最後に私が一番腐心している課題が「太陽光を閉じ込める」ことです。普通のランプ励起のレーザーならフラ ッシュランプとレーザー媒質は同じ励起キャビティに閉じ込められているので,光は反射を繰り返すうちにいつかはレーザー媒質に吸収されます。しかし,太陽光励起レーザーは太陽光を取り込むための窓が必要なので,せ っかく取り込んだ光が励起キャビティ内で反射するうちに,その窓から外に出て行ってしまうことになります。これを防ぐため,励起キャビティの構造は工夫を凝らしています。

現在我々が使っているφ6 mm×75 mmのレーザー媒質が入る励起キャビティの内部は,テーパー状の構造に反射ミラーを貼ったような作りになっています。中で光を何回も反射させてレーザー媒質になんとか吸収させようという仕組みです。これを二次集光系,または太陽光キ ャビティと呼んでいますが,この形を色々と工夫することで,効率が上がってくるようになりました。因みに,レーザー媒質の片端にはミラーのコーティングがしてあり,逆側に置いた出力ミラーとの間で光が往復してレーザーとして出てきます。

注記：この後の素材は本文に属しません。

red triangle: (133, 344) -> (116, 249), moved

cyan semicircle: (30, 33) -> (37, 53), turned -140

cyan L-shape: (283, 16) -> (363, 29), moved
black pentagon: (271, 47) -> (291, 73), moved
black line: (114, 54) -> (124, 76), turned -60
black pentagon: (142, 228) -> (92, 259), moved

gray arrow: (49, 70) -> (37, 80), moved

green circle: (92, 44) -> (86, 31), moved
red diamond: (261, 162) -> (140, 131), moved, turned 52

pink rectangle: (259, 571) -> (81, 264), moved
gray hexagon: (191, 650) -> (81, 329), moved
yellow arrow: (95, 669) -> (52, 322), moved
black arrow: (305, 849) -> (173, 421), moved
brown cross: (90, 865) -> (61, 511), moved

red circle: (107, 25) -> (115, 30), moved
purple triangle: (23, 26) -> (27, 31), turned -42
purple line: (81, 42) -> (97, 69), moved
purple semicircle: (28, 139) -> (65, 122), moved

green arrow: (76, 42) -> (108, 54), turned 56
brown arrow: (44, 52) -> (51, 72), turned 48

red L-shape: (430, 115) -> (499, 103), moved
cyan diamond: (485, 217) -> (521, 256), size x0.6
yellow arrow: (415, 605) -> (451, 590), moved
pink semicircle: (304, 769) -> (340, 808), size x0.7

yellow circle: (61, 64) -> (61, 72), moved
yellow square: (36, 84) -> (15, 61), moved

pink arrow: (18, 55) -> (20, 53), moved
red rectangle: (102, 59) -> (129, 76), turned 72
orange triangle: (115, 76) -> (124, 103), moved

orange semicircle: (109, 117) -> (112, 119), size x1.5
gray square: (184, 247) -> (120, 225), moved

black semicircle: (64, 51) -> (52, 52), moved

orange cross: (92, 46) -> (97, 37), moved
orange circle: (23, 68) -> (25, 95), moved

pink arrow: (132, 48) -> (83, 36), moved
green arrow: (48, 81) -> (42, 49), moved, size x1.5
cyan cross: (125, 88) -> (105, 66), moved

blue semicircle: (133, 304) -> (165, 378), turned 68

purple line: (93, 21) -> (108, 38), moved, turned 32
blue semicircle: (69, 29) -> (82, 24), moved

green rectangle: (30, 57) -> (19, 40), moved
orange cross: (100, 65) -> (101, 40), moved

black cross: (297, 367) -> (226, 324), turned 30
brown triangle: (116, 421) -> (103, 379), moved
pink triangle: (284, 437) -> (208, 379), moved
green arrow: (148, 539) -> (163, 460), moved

取材当日は絶好の太陽光励起レーザー日和(?)に恵まれた
取材当日は絶好の太陽光励起レーザー日和(?)に恵まれた

付け加えるなら,レーザー発振に都合の良い晴天は日本ではなかなか無いというのも問題です。フレネルレンズに来た太陽光は直達,つまりまっすぐ来た光しか絞れません。一度雲で散乱して違う角度から来た光は焦点に集まらないからです。つまり,太陽光励起レーザーに雲の量は関係なくて,太陽と自分との間に雲があるか無いかです。一般に太陽光が地上に注ぐパワーは1000 W/m2と言われますが,実際にはいわゆる晴れの日でも太陽光のパワーは600 W/m2ぐらいだったり,台風一過でも800 W/m2程度だったりします。今日のように900 W/m2を超えるなんて本当に貴重です(笑)。